El siguiente paso fue calcular la composición de las estrellas y aquí encontró un resultado sorprendente. Por ejemplo, a la temperatura de la superficie del Sol, unos 5.800 Kelvin y de acuerdo a la composición que se estimaba entonces, todos los átomos del hidrógeno y de helio, deberían haber perdido su electrón, convirtiéndose en iones y por tanto no dando la línea absorción correspondiente. Sin embargo, el espectro del Sol tenía una muy fuerte representación precisamente para las líneas de estos elementos. Payne calculó la abundancia de átomos de hidrógeno necesarios para proporcionar esta intensidad de línea a esta temperatura y la cantidad que obtuvo era enorme, en las estrellas debería haber una concentración de hidrógeno y helio, superior al 98% de su masa total.

Payne había estado enviando borradores de su trabajo a Russell y cuando este pudo analizarlos profundamente, en especial las estimaciones de Payne sobre abundancias relativas de hidrógeno y helio, le aconsejo cautela a la hora de publicarlos, dado lo revolucionario de los mismos. Russell, a pesar de aceptar la validez y el rigor científico de las técnicas y los cálculos empleados por Payne, afirmaba que  “es claramente  imposible que el hidrógeno sea un millón de veces más abundante que los metales”. (los astrónomos llaman metales a todos los elementos más pesados que el hidrógeno y el helio). Payne asumió las razones de Russell y en su tesis presentó sus conclusiones como una consecuencia directa de la metodología empleada y afirmó, citando como fuente a Russell, que sus resultados sobre la abundancia de hidrógeno y helio en las estrellas eran “casi seguro no reales”. A pesar de su oposición, Russell aprobó la tesis de Payne en su totalidad.
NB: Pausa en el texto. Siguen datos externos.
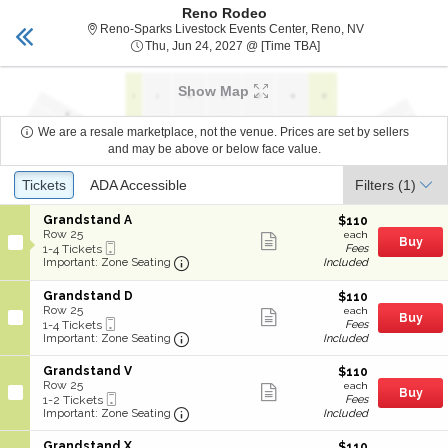
Reno Rodeo
RENO TICKETS
Toggle
Reno-Sparks Li
Reno-Sparks Livestock Events Center, Reno, NV
naviga
Thu, Jun 24, 2027 @ T
Thu, Jun 24, 2027 @ [Time TBA]
Show Map
We are a resale marketplace, not the venue. Prices are set by sellers
and may be above or below face value.
Ticket
Tickets
Tickets
ADA Accessible
ADA Accessible
Filters
(1)
Types
S
Grandstand A
$110
$110
e
Row 25
each
Show
each
Buy
Mobile
c
1
1-4 Tickets
Fees
more
Ticket
Important: Zone Seating, Open Zone
t
to
Included
Important: Zone Seating
ticket
i
4
details
o
Tickets
S
Grandstand D
$110
$110
n
available
e
Row 25
each
Show
each
G
Buy
Mobile
c
1
1-4 Tickets
Fees
more
r
Ticket
Important: Zone Seating, Open Zone
t
to
Included
Important: Zone Seating
ticket
a
i
4
details
n
o
Tickets
S
Grandstand V
$110
$110
d
n
available
e
Row 25
each
s
Show
each
G
Buy
Mobile
c
1
1-2 Tickets
Fees
t
more
r
Ticket
Important: Zone Seating, Open Zone
t
to
Included
Important: Zone Seating
a
ticket
a
i
2
n
details
n
o
Tickets
d
S
Grandstand X
$110
$110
Russell estaba desconcertado por estos resultados llegando a afirmar que “A menos que exista un efecto no reconocido efecto en este tema, no es fácil comprender como una tan pequeña proporción de átomos excitados (que él consideraba que era lo que había en las estrellas) pueden producir la fortaleza de las líneas observadas”. Finalmente Russell confirmo los resultados de Payne usando argumentos independientes basados en la física del átomo de hidrógeno. Y puesto que la opinión de Russell, era entonces muy considerada, toda la comunidad científica aceptó que, efectivamente y tal y como había descubierto Cecilia Payne Gaposchkin, en las estrellas y por tanto en el Universo, alrededor del 90% de los átomos eran hidrógeno y mas del 9% restante estaba constituido básicamente por helio. Todos los demás elementos, desde el oxígeno, al calcio, y al hierro, eran sólo microcontaminantes del cosmos.

Sin embargo, en aquella época, fue Russell el que se llevó los aplausos por el descubrimiento de la superabundancia del hidrógeno. En realidad, él fue quien persuadió a sus colegas para que aceptaran esta realidad. Cecilia Payne falleció en el año 1977. Algunos años después de su muerte, la American Astronomical Society, la homenajeó con el más alto honor que otorga esa sociedad. Irónicamente, éste consistió en el Premio “Henry Norris Russell”.payne_familia

En un viaje posterior a través de Europa en el año 1933 conoció al astrofisico ruso Sergei I. Gaposchkin en Alemania quien le ayudó a conseguir un visado a los Estados Unidos y se casaron en marzo de 1934, llegando a tener tres niños, dos de los cuales junto a Cecilia y su marido aparecen en la imagen. Payne-Gaposchkin siguió siendo una científica activa durante toda su vida y pasó toda su carrera académica en Harvard. Pese a mantenerse ligada a Harvard durante casi dos décadas, no fue considerada como astrónoma oficial hasta el año 1938. En 1956 se convirtió en la primera mujer profesora asociada de dicha universidad. Y al momento de morir, había publicado más de 150 artículos científicos y monografías.

FUENTES

1) “EXTRAORDINARY CLAIMS REQUIRE EXTRAORDINARY EVIDENCE: C.H. PAYNE, H.N. RUSSELL AND STANDARDS OF EVIDENCE IN EARLY QUANTITATIVE STELLAR SPECTROSCOPY” David H. DeVorkin. Journal of Astronomical History and Heritage, 13(2), 139-144 (2010).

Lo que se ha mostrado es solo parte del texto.